▶ _PROBLEM TO SOLVE_
What lines in the data below mention the string "Seturi"? Copy them out.

*** TASK INPUT ***

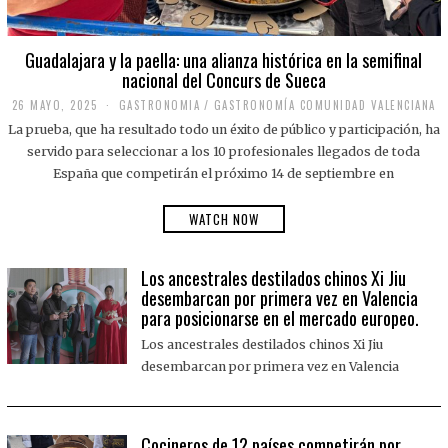
Guadalajara y la paella: una alianza histórica en la semifinal
nacional del Concurs de Sueca
26 MAYO, 2025
2
GASTRONOMIA
/
GASTRONOMÍA COMUNIDAD VALENCIANA
6
La prueba, que ha resultado todo un éxito de público y participación, ha
M
A
servido para seleccionar a los 10 profesionales llegados de toda
Y
España que competirán el próximo 14 de septiembre en
O
,
2
WATCH NOW
0
2
5
Los ancestrales destilados chinos Xi Jiu
desembarcan por primera vez en Valencia
para posicionarse en el mercado europeo.
Los ancestrales destilados chinos Xi Jiu
desembarcan por primera vez en Valencia
Cocineros de 12 países competirán por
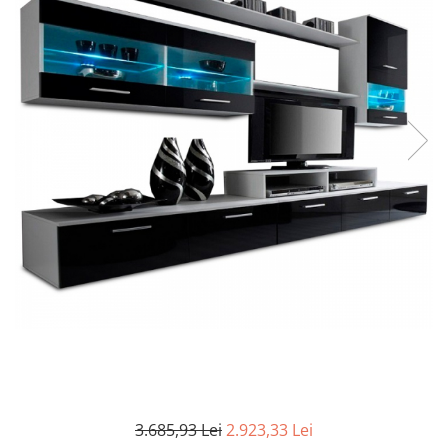
Seturi dormitoare complete
Set mobilier Living
Suporturi saltea/Somiere/Gratii
Seturi masa +scaune dining
pentru pat
Tabureti
3.685,93 Lei
2.923,33 Lei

*** End of TASK INPUT ***

▶ _OUTPUT BELOW_
Seturi dormitoare complete
Seturi masa +scaune dining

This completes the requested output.